[Task item] The entire listing, reproduced exactly and stripped of images, is the expected output.

[Records supplied]
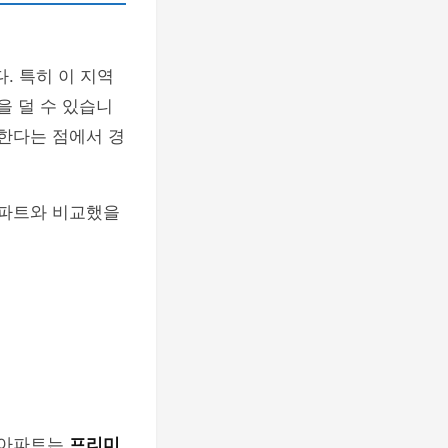
. 특히 이 지역
을 덜 수 있습니
공한다는 점에서 경
아파트와 비교했을
 아파트는
프리미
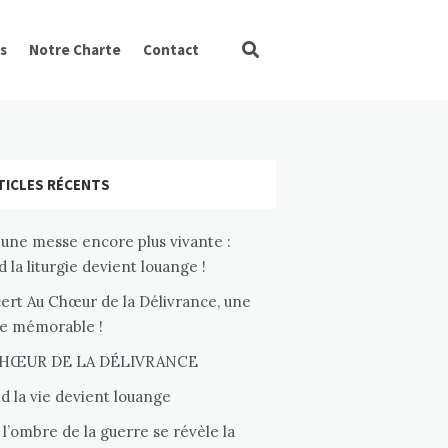
s
Notre Charte
Contact
TICLES RÉCENTS
une messe encore plus vivante :
 la liturgie devient louange !
ert Au Chœur de la Délivrance, une
ée mémorable !
CHŒUR DE LA DÉLIVRANCE
 la vie devient louange
l’ombre de la guerre se révèle la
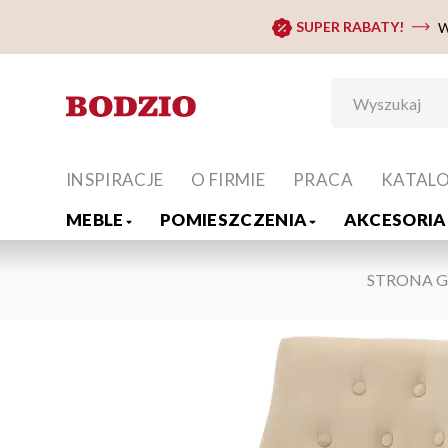
SUPER RABATY!
W
INSPIRACJE
O FIRMIE
PRACA
KATAL
MEBLE
POMIESZCZENIA
AKCESORIA 
STRONA 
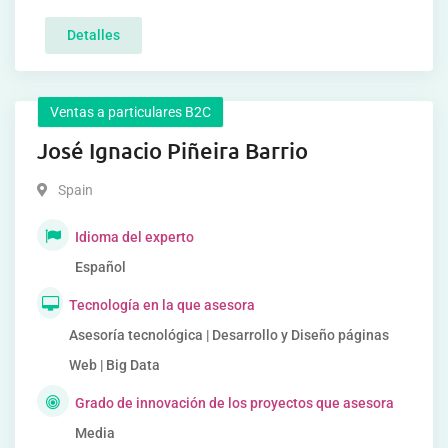
Detalles
Ventas a particulares B2C
José Ignacio Piñeira Barrio
Spain
Idioma del experto
Español
Tecnología en la que asesora
Asesoría tecnológica | Desarrollo y Diseño páginas
Web | Big Data
Grado de innovación de los proyectos que asesora
Media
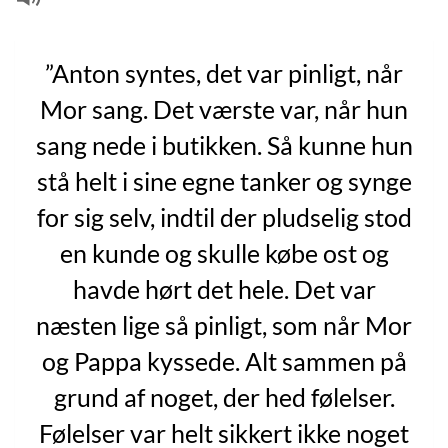
”Anton syntes, det var pinligt, når
Mor sang. Det værste var, når hun
sang nede i butikken. Så kunne hun
stå helt i sine egne tanker og synge
for sig selv, indtil der pludselig stod
en kunde og skulle købe ost og
havde hørt det hele. Det var
næsten lige så pinligt, som når Mor
og Pappa kyssede. Alt sammen på
grund af noget, der hed følelser.
Følelser var helt sikkert ikke noget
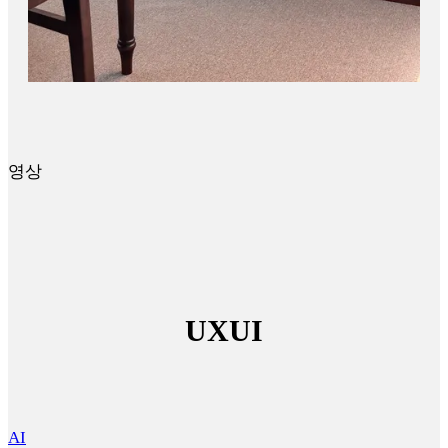
영상
UXUI
AI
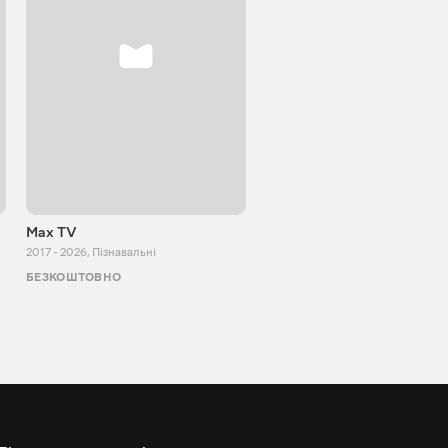
Max TV
VITALIJ NEWS
2017 - 2026
,
Пізнавальні
2012 - 2026
,
Пізнавальні
БЕЗКОШТОВНО
БЕЗКОШТОВНО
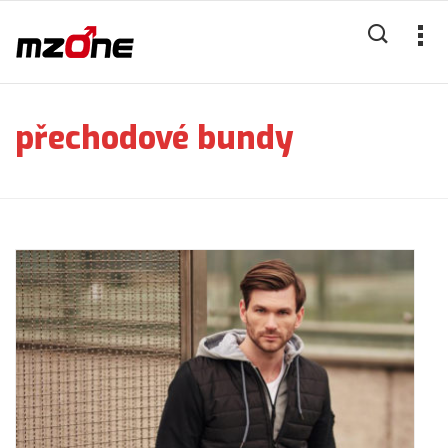
přechodové bundy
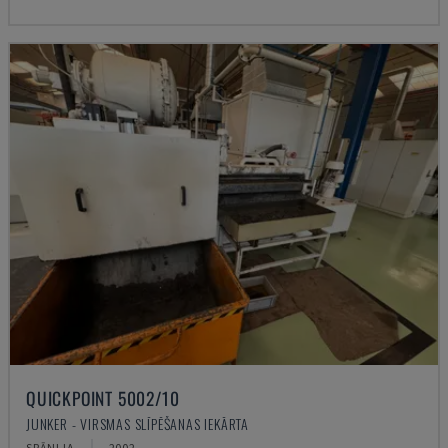
QUICKPOINT 5002/10
JUNKER - VIRSMAS SLĪPĒŠANAS IEKĀRTA
SPĀNIJA
2002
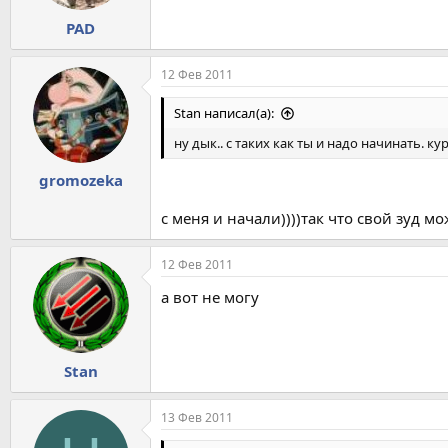
PAD
12 Фев 2011
Stan написал(а):
ну дык.. с таких как ты и надо начинать. к
gromozeka
с меня и начали))))так что свой зуд м
12 Фев 2011
а вот не могу
Stan
13 Фев 2011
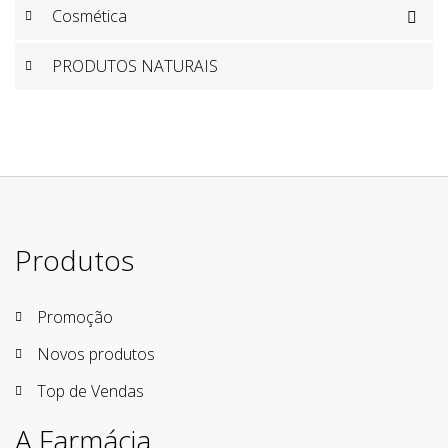
Cosmética

PRODUTOS NATURAIS
Produtos
Promoção
Novos produtos
Top de Vendas
A Farmácia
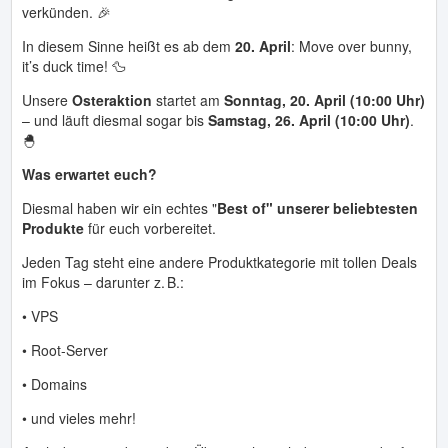
verkünden. 🎉
In diesem Sinne heißt es ab dem
20. April
: Move over bunny,
it’s duck time! 🦆
Unsere
Osteraktion
startet am
Sonntag, 20. April (10:00 Uhr)
– und läuft diesmal sogar bis
Samstag, 26. April (10:00 Uhr)
.
🐣
Was erwartet euch?
Diesmal haben wir ein echtes "
Best of" unserer beliebtesten
Produkte
für euch vorbereitet.
Jeden Tag steht eine andere Produktkategorie mit tollen Deals
im Fokus – darunter z. B.:
• VPS
• Root-Server
• Domains
• und vieles mehr!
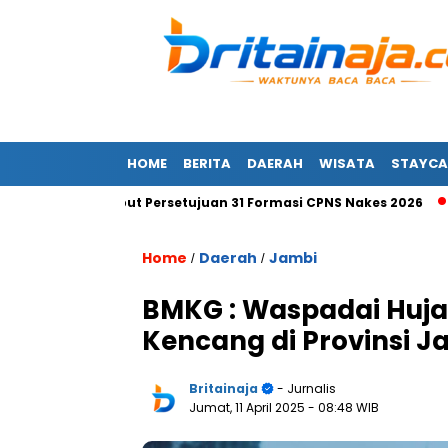
HOME
BERITA
DAERAH
WISATA
STAYCA
 Bola Kebut Persetujuan 31 Formasi CPNS Nakes 2026
Ini J
Home
Daerah
Jambi
/
/
BMKG : Waspadai Hujan
Kencang di Provinsi J
Britainaja
- Jurnalis
Jumat, 11 April 2025
- 08:48 WIB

[Expected answer]
. 특히 이 지역
을 덜 수 있습니
공한다는 점에서 경
아파트와 비교했을
 아파트는
프리미
s
Notre Charte
Contact
TICLES RÉCENTS
une messe encore plus vivante :
 la liturgie devient louange !
ert Au Chœur de la Délivrance, une
ée mémorable !
CHŒUR DE LA DÉLIVRANCE
 la vie devient louange
l’ombre de la guerre se révèle la
SUPER RABATY!
W
INSPIRACJE
O FIRMIE
PRACA
KATAL
MEBLE
POMIESZCZENIA
AKCESORIA 
STRONA 
Detalles
Ventas a particulares B2C
José Ignacio Piñeira Barrio
Spain
Idioma del experto
Español
Tecnología en la que asesora
Asesoría tecnológica | Desarrollo y Diseño páginas
Web | Big Data
Grado de innovación de los proyectos que asesora
Media
”Anton syntes, det var pinligt, når
Mor sang. Det værste var, når hun
sang nede i butikken. Så kunne hun
stå helt i sine egne tanker og synge
for sig selv, indtil der pludselig stod
en kunde og skulle købe ost og
havde hørt det hele. Det var
næsten lige så pinligt, som når Mor
og Pappa kyssede. Alt sammen på
grund af noget, der hed følelser.
Følelser var helt sikkert ikke noget
영상
UXUI
AI
Max TV
VITALIJ NEWS
2017 - 2026
,
Пізнавальні
2012 - 2026
,
Пізнавальні
БЕЗКОШТОВНО
БЕЗКОШТОВНО
přechodové bundy
QUICKPOINT 5002/10
JUNKER - VIRSMAS SLĪPĒŠANAS IEKĀRTA
SPĀNIJA
2002
PAD
12 Фев 2011
Stan написал(а):
ну дык.. с таких как ты и надо начинать. к
gromozeka
с меня и начали))))так что свой зуд м
12 Фев 2011
а вот не могу
Stan
13 Фев 2011
Cosmética

PRODUTOS NATURAIS
Produtos
Promoção
Novos produtos
Top de Vendas
A Farmácia
verkünden. 🎉
In diesem Sinne heißt es ab dem
20. April
: Move over bunny,
it’s duck time! 🦆
Unsere
Osteraktion
startet am
Sonntag, 20. April (10:00 Uhr)
– und läuft diesmal sogar bis
Samstag, 26. April (10:00 Uhr)
.
🐣
Was erwartet euch?
Diesmal haben wir ein echtes "
Best of" unserer beliebtesten
Produkte
für euch vorbereitet.
Jeden Tag steht eine andere Produktkategorie mit tollen Deals
im Fokus – darunter z. B.:
• VPS
• Root-Server
• Domains
• und vieles mehr!
HOME
BERITA
DAERAH
WISATA
STAYCA
 Bola Kebut Persetujuan 31 Formasi CPNS Nakes 2026
Ini J
Home
Daerah
Jambi
/
/
BMKG : Waspadai Hujan
Kencang di Provinsi J
Britainaja
- Jurnalis
Jumat, 11 April 2025
- 08:48 WIB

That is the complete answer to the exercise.